Tamil Text Renders incorrect in Output PDF | Enable OpenType Features using .NET

Jan_Kratzert · September 16, 2021, 5:06pm

Using the following code to convert a docx file to pdf.

Document doc = new Document("test.docx");
doc.Save($"out.pdf", SaveFormat.Pdf);

Results in a pdf with incorrect order of characters as shown in the following image.
TamilCharsBug.JPG (40.1 KB)

The following zip file contains “test.docx” and “out.pdf”
Tamil.zip (69.7 KB)

We see this incorrect order also when extracting the characters of the initial test.docx file, which is also important for us to be in correct order.

I think this topic may be related to this Bangla characters end up in the wrong order

tahir.manzoor · September 16, 2021, 6:33pm

@Jan_Kratzert

Please refer to the following article.
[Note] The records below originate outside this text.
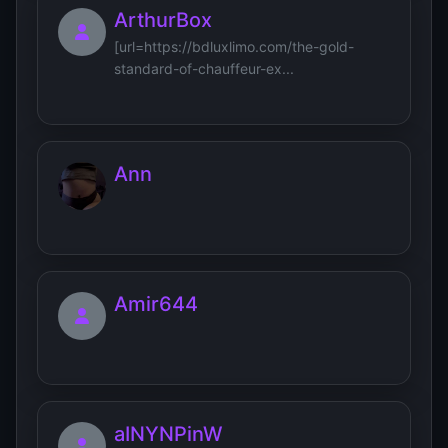
ArthurBox
[url=https://bdluxlimo.com/the-gold-
standard-of-chauffeur-ex...
Ann
Amir644
aINYNPinW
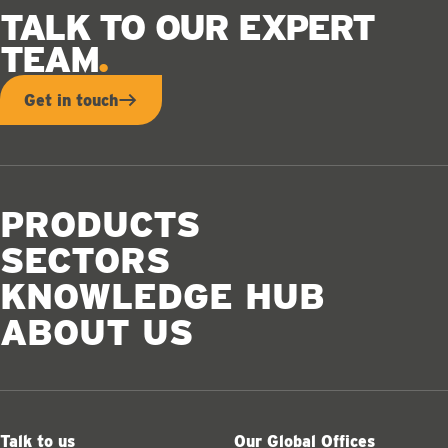
TALK TO OUR EXPERT
TEAM
Get in touch
PRODUCTS
SECTORS
KNOWLEDGE HUB
ABOUT US
Talk to us
Our Global Offices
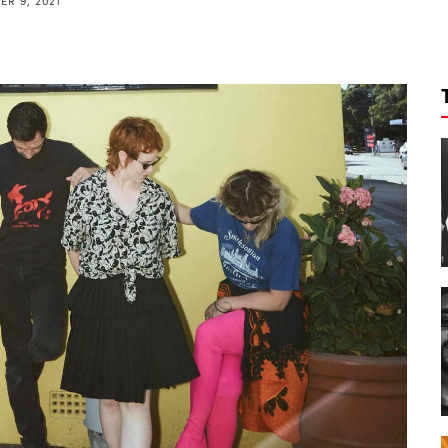
R 9, 2021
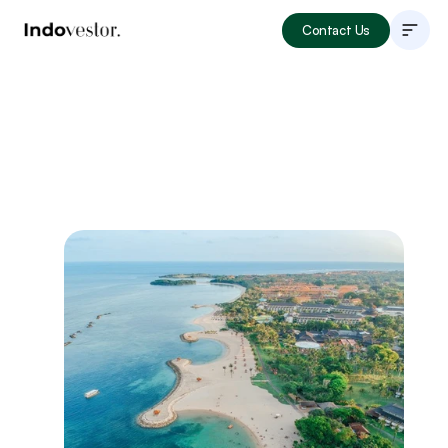
Contact Us
About
Listings
How to Invest
Locations
Articles
Portfolio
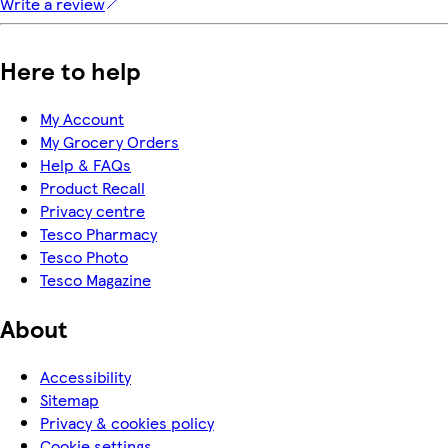
Write a review
Here to help
My Account
My Grocery Orders
Help & FAQs
Product Recall
Privacy centre
Tesco Pharmacy
Tesco Photo
Tesco Magazine
About
Accessibility
Sitemap
Privacy & cookies policy
Cookie settings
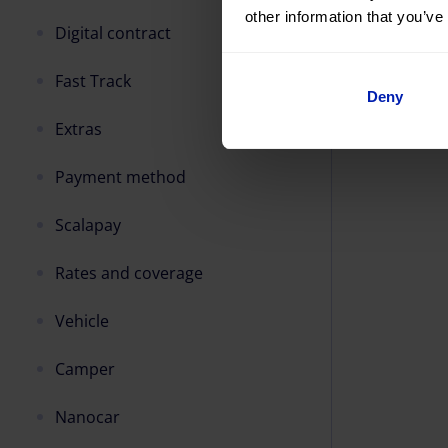
other information that you’ve
Digital contract
Fast Track
Deny
Extras
Payment method
Scalapay
Rates and coverage
Vehicle
Camper
Nanocar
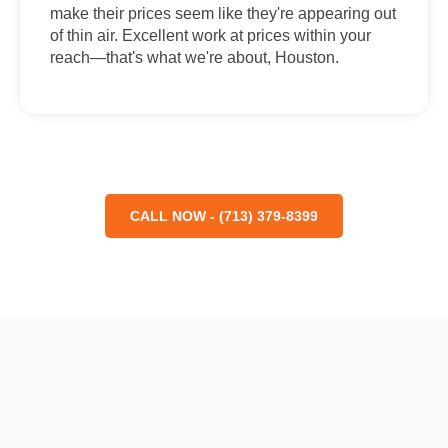
make their prices seem like they're appearing out
of thin air. Excellent work at prices within your
reach—that's what we're about, Houston.
CALL NOW - (713) 379-8399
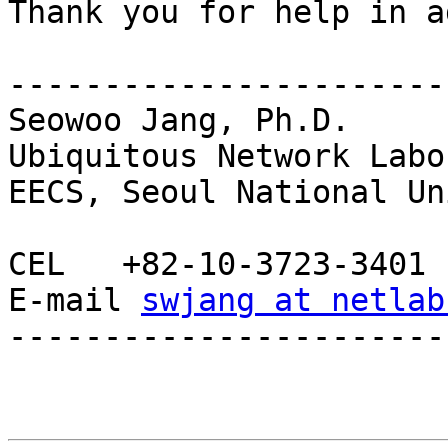
Thank you for help in a
-----------------------
Seowoo Jang, Ph.D.

Ubiquitous Network Labo
EECS, Seoul National Un
CEL   +82-10-3723-3401

E-mail 
swjang at netlab
-----------------------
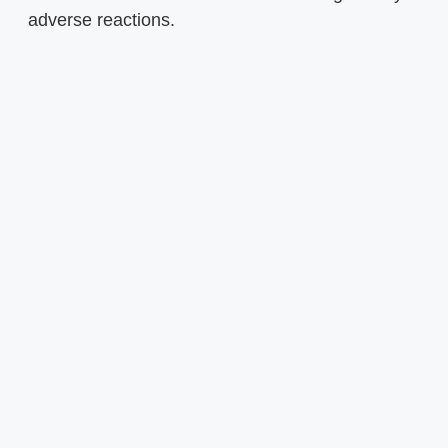
adverse reactions.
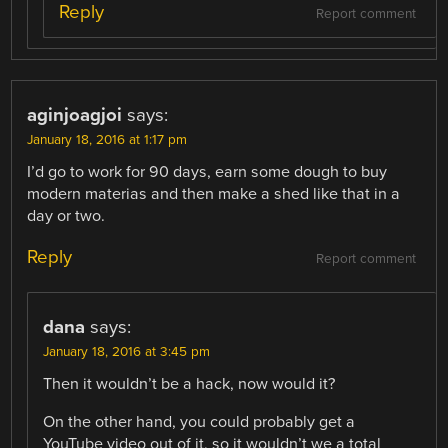
Reply
Report comment
aginjoagjoi
says:
January 18, 2016 at 1:17 pm
I’d go to work for 90 days, earn some dough to buy
modern materias and then make a shed like that in a
day or two.
Reply
Report comment
dana
says:
January 18, 2016 at 3:45 pm
Then it wouldn’t be a hack, now would it?
On the other hand, you could probably get a
YouTube video out of it, so it wouldn’t we a total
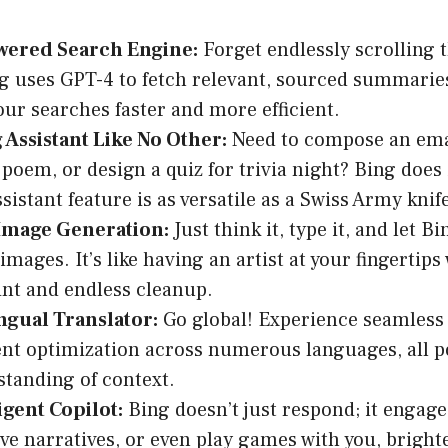
wered Search Engine:
Forget endlessly scrolling 
ng uses GPT-4 to fetch relevant, sourced summarie
ur searches faster and more efficient.
 Assistant Like No Other:
Need to compose an emai
poem, or design a quiz for trivia night? Bing does i
sistant feature is as versatile as a Swiss Army knif
 Image Generation:
Just think it, type it, and let Bi
mages. It’s like having an artist at your fingertips
nt and endless cleanup.
ngual Translator:
Go global! Experience seamless 
nt optimization across numerous languages, all 
standing of context.
igent Copilot:
Bing doesn’t just respond; it engages
ave narratives, or even play games with you, brigh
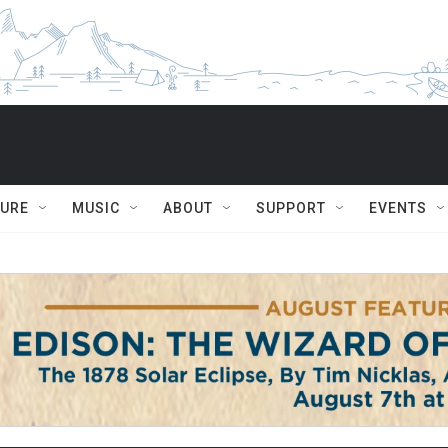
TURE
MUSIC
ABOUT
SUPPORT
EVENTS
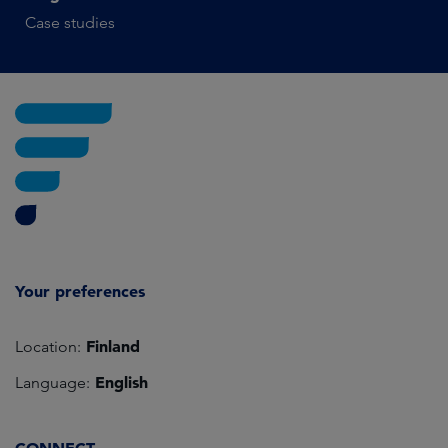
Case studies
Your preferences
Finland
Location:
English
Language:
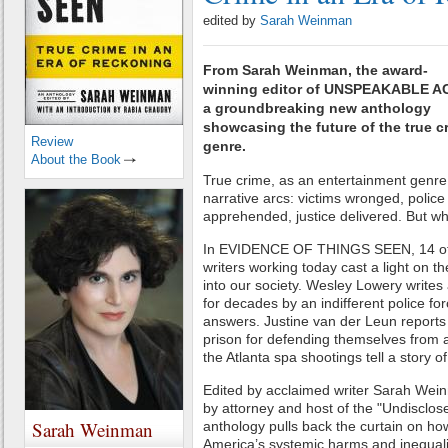
edited by
Sarah Weinman
From Sarah Weinman, the award-
winning editor of UNSPEAKABLE A
a groundbreaking new anthology
showcasing the future of the true c
Review
genre.
About the Book
True crime, as an entertainment genre,
narrative arcs: victims wronged, police
apprehended, justice delivered. But w
In EVIDENCE OF THINGS SEEN, 14 of 
writers working today cast a light on th
into our society. Wesley Lowery writes 
for decades by an indifferent police for
answers. Justine van der Leun report
prison for defending themselves from
the Atlanta spa shootings tell a story o
Edited by acclaimed writer Sarah Wein
by attorney and host of the "Undisclos
Sarah Weinman
anthology pulls back the curtain on how
America’s systemic harms and inequaliti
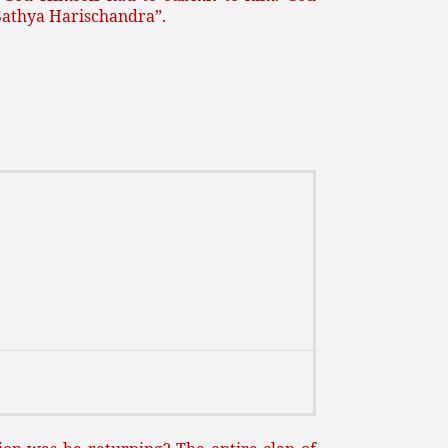
“Sathya Harischandra”.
You need to enable open type feature as shown below to get the desired output.
Enable OpenType Features

Document doc = new Document(MyDir + "Test.docx");
doc.LayoutOptions.TextShaperFactory = HarfBuzzTextShaperFactory.Instance;
doc.Save(MyDir + "21.9.pdf");

tahir.manzoor · September 17, 2021, 2:38pm

A post was split to a new topic: DOCX to PDF conversion issue with Bangla Characters

Jan_Kratzert · September 20, 2021, 12:53pm

Ok, thanks for the answer. Is it recommended to enable this OpenType feature in general? Or are there any effects on non OpenType fonts?

Your link mentions this “Text shaping is only performed when exporting to PDF or XPS formats.”. So I assume this won’t fix the incorrect order when extracting the text (Symbol, Font and Position), am I right?

tahir.manzoor · September 20, 2021, 2:58pm

@Jan_Kratzert

Please note that extracting text from document and rendering document to PDF or XPS are different process. You need to enable open type features when rendering document to PDF for better support of international languages and writing systems as compared to PostScript and TrueType.

If you want to extract text from document and save it to flow formats e.g. DOCX or DC, you do not need to enable open type features.